**WHAT TO PRODUCE**. Among the entries that follow, some lines contain the word "суставов". Show all of them.

(Records drawn from a dataset)
○ ○ ○ ○ ○
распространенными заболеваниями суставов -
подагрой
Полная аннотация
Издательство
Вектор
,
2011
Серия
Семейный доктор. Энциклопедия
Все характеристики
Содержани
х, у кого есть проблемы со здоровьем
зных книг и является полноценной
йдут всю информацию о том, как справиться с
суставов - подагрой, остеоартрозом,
○ ○ ○ ○ ○
**WRITTEN ANSWER**.
распространенными заболеваниями суставов -
суставов - подагрой, остеоартрозом,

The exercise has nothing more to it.